Our expert interviews and the studies we reviewed identified 
information about staffing levels and qualifications, costs and 
potential cost increases, and facility policies regarding discharge 
criteria as critical to informed decision making. Consumers need to 
know, for example, whether a facility has staff to provide full 24-hour 
service to address recurring care needs, such as assistance 
administering medications, as distinct from a facility whose overnight 
staff is only available to deal with emergency situations. While some 
facilities reportedly disclose only aggregate staffing data, the most 
important information for consumers concerns the number of staff 
directly involved in providing care to residents. Expert interviews and 
reviewed studies also indicated that consumers do not always receive 
information clearly explaining the circumstances under which resident 
costs can increase. Similarly, according to a consumer advocate 
organization, providers do not always inform consumers about the 
circumstances under which they could be involuntarily discharged from 
their facility, even when state regulations dictate that residents must 
leave if their needs reach a certain level.

The experts we interviewed underscored the importance of conveying 
critical information about assisted living choices in a way that 
consumers can readily absorb. The experts explained that prospective 
residents and family members often have difficulty grasping the 
information presented to them, especially when they have to make 
decisions quickly to address a crisis situation. Under these 
circumstances, consumers often do not know what questions to ask or how 
to assess and compare the responses that they receive in order to 
identify the facility that can best meet their individual needs.

When consumers do not get complete and accurate information on the 
assisted living alternatives available to them, in a form that they can 
understand, they run the risk of choosing a facility that cannot 
adequately meet their personal care requirements. A likely consequence 
is that they will have to move again within a short time. Both 
consumers and providers benefit if they can minimize this risk by 
ensuring that the consumer has, and can use, the critical information 
relevant to making an informed choice among different facilities.

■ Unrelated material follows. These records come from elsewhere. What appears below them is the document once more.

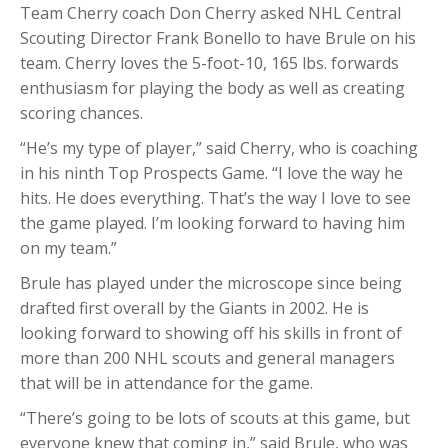
Team Cherry coach Don Cherry asked NHL Central
Scouting Director Frank Bonello to have Brule on his
team. Cherry loves the 5-foot-10, 165 lbs. forwards
enthusiasm for playing the body as well as creating
scoring chances.
“He’s my type of player,” said Cherry, who is coaching
in his ninth Top Prospects Game. “I love the way he
hits. He does everything. That’s the way I love to see
the game played. I’m looking forward to having him
on my team.”
Brule has played under the microscope since being
drafted first overall by the Giants in 2002. He is
looking forward to showing off his skills in front of
more than 200 NHL scouts and general managers
that will be in attendance for the game.
“There’s going to be lots of scouts at this game, but
everyone knew that coming in,” said Brule, who was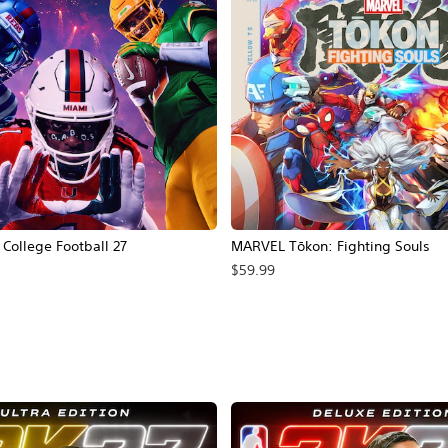
ollege Football 27
MARVEL Tōkon: Fighting Souls
$59.99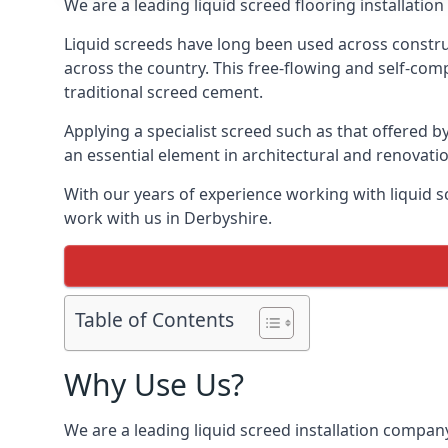
We are a leading liquid screed flooring installati
Liquid screeds have long been used across construc
across the country. This free-flowing and self-comp
traditional screed cement.
Applying a specialist screed such as that offered b
an essential element in architectural and renovatio
With our years of experience working with liquid s
work with us in Derbyshire.
Table of Contents
Why Use Us?
We are a leading liquid screed installation company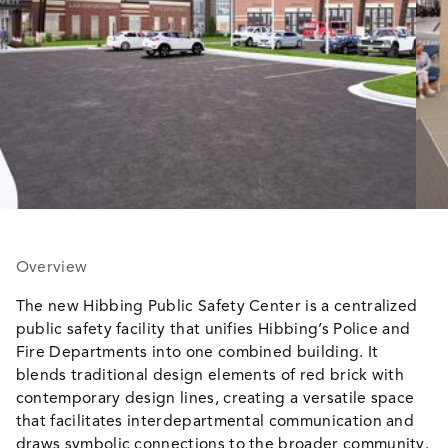
Overview
The new Hibbing Public Safety Center is a centralized
public safety facility that unifies Hibbing’s Police and
Fire Departments into one combined building. It
blends traditional design elements of red brick with
contemporary design lines, creating a versatile space
that facilitates interdepartmental communication and
draws symbolic connections to the broader community.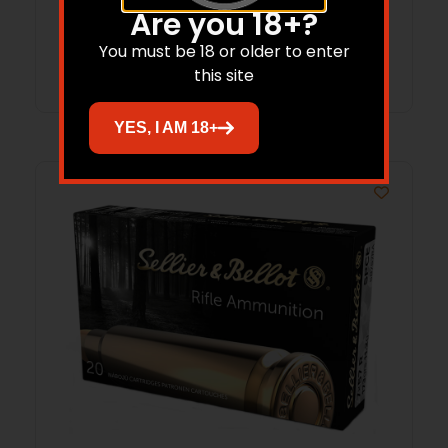
Are you 18+?
You must be 18 or older to enter
Read more
this site
YES, I AM 18+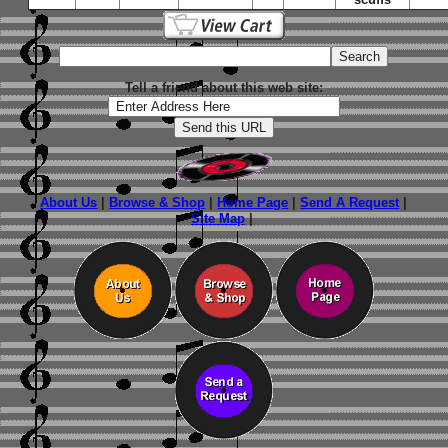
Tell a friend about this web site:
About Us
|
Browse & Shop
|
Home Page
|
Send A Request
|
Site Map
|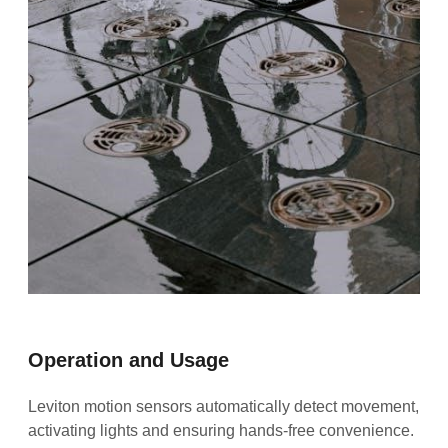
Operation and Usage
Leviton motion sensors automatically detect movement,
activating lights and ensuring hands-free convenience.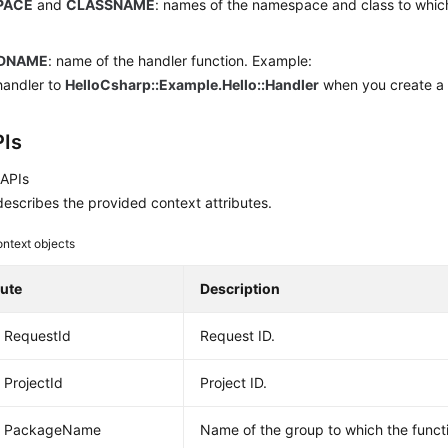
PACE
and
CLASSNAME
: names of the namespace and class to which
.
DNAME
: name of the handler function. Example:
handler to
HelloCsharp::Example.Hello::Handler
when you create a 
Is
 APIs
escribes the provided context attributes.
ntext objects
bute
Description
g RequestId
Request ID.
 ProjectId
Project ID.
ng PackageName
Name of the group to which the funct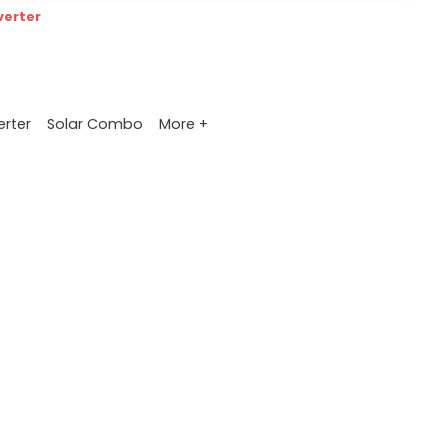
verter
More +
erter
Solar Combo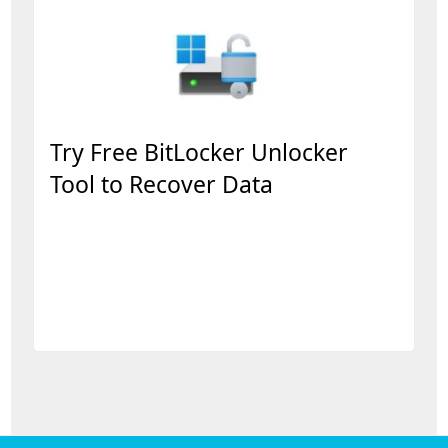
Try Free BitLocker Unlocker
Tool to Recover Data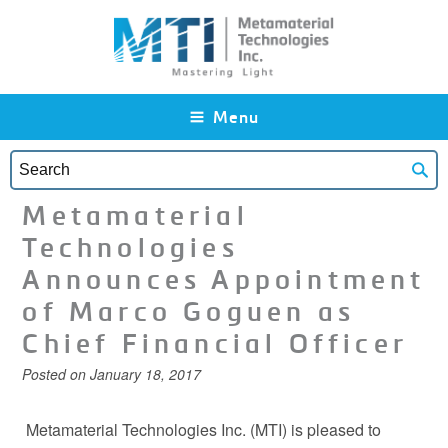
Skip to main content
Menu
Metamaterial
Technologies
Announces Appointment
of Marco Goguen as
Chief Financial Officer
Posted on
January 18, 2017
Metamaterial Technologies Inc. (MTI) is pleased to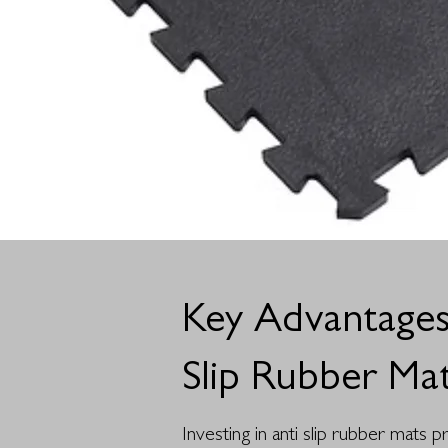
Key Advantages
Slip Rubber Ma
Investing in anti slip rubber mats 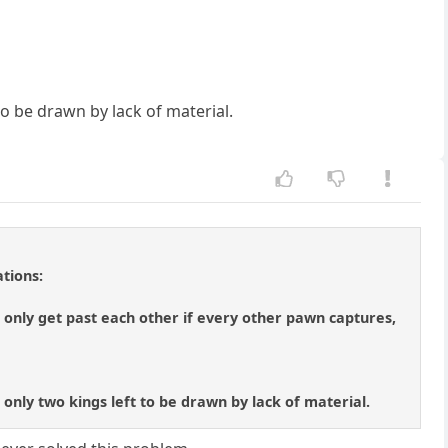
o be drawn by lack of material.
tions:
only get past each other if every other pawn captures,
 only two kings left to be drawn by lack of material.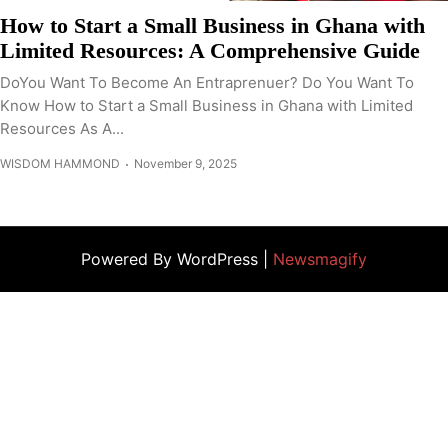
How to Start a Small Business in Ghana with
Limited Resources: A Comprehensive Guide
DoYou Want To Become An Entraprenuer? Do You Want To
Know How to Start a Small Business in Ghana with Limited
Resources As A...
WISDOM HAMMOND
November 9, 2025
Powered By WordPress |
Newsmagify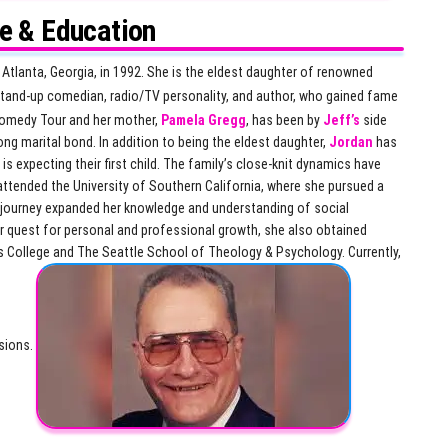
fe & Education
 Atlanta, Georgia, in 1992. She is the eldest daughter of renowned
 stand-up comedian, radio/TV personality, and author, who gained fame
Comedy Tour and her mother,
Pamela Gregg
, has been by
Jeff’s
side
ong marital bond. In addition to being the eldest daughter,
Jordan
has
is expecting their first child. The family’s close-knit dynamics have
ttended the University of Southern California, where she pursued a
l journey expanded her knowledge and understanding of social
her quest for personal and professional growth, she also obtained
lns College and The Seattle School of Theology & Psychology. Currently,
nsions.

Florida Sponsors an Internet-based Facility Locator:

In the summer of 2003, Florida's Department of Elder Affairs (DOEA) 
launched its Affordable Assisted Living Web site to enhance public 
access to information on assisted living.[Footnote 18] One of its 
features is called "Find-a-Facility," a search tool that allows anyone 
with internet access to identify those Florida assisted living 
facilities that match the preferences set by the user. The available 
options include geographic location, price range, housing 
configurations (such as private apartments), whether the facility 
accepts residents with government subsidies or certain disabilities, 
and clinical and social services offered. (For examples of the Web site 
pages, see app. II.) Once the user selects his preferences among the 
available options, the site generates a list of licensed facilities, 
with those most closely matching the chosen preferences ranked highest. 
For each of these facilities, the user can print out a one-page 
description that includes the facility's contact information, number of 
beds, specific government subsidy programs it participates in, any 
specialized care licenses, and all of its entries on the list of 
selection options.

Development of the Web site occurred through a collaboration of public 
and private entities. It began under Florida's Coming Home Program, 
sponsored by the Robert Wood Johnson Foundation. DOEA established a 
committee comprised of representatives of providers, consumers, and 
regulators. They found a need for a comprehensive information 
clearinghouse to inform both providers and consumers about assisted 
living options and the multiple long-term care and housing assistance 
programs designed to make these options more widely available. The 
"Find-a-Facility" feature developed from discussions with social 
workers and case managers who had helped elderly clients find 
appropriate assisted living residences. They underlined the need to 
identify the facilities that met their clients' needs and preferences 
and that the clients could afford, often with the assistance of 
government subsidies. Many had been relying on placement agencies, 
which would only list facilities that had paid the agency a fee. 
Larger, more expensive, private pay facilities were more likely to sign 
on with the placement agencies, meaning that prospective residents were 
less likely to find out about smaller, less expensive, or subsidized 
facilities in their area.

Several state agencies then joined together in the technical 
development of the Web site. Specifically, DOEA, the Florida Agency for 
Health Care Administration, and the Florida Housing Financing 
Corporation contributed staff time and services, in addition to state 
funding of about $29,000. The state tested the prototype site for 
several months with different consumer groups, such as Alzheimer 
caregivers and visitors to neighborhood senior centers. Based on the 
feedback received, state officials made further refinements in the 
wording of entries, their organization, and the instructions provided 
to users. DOEA subsequently developed a Spanish-language version of the 
site, which came into operation in April 2004.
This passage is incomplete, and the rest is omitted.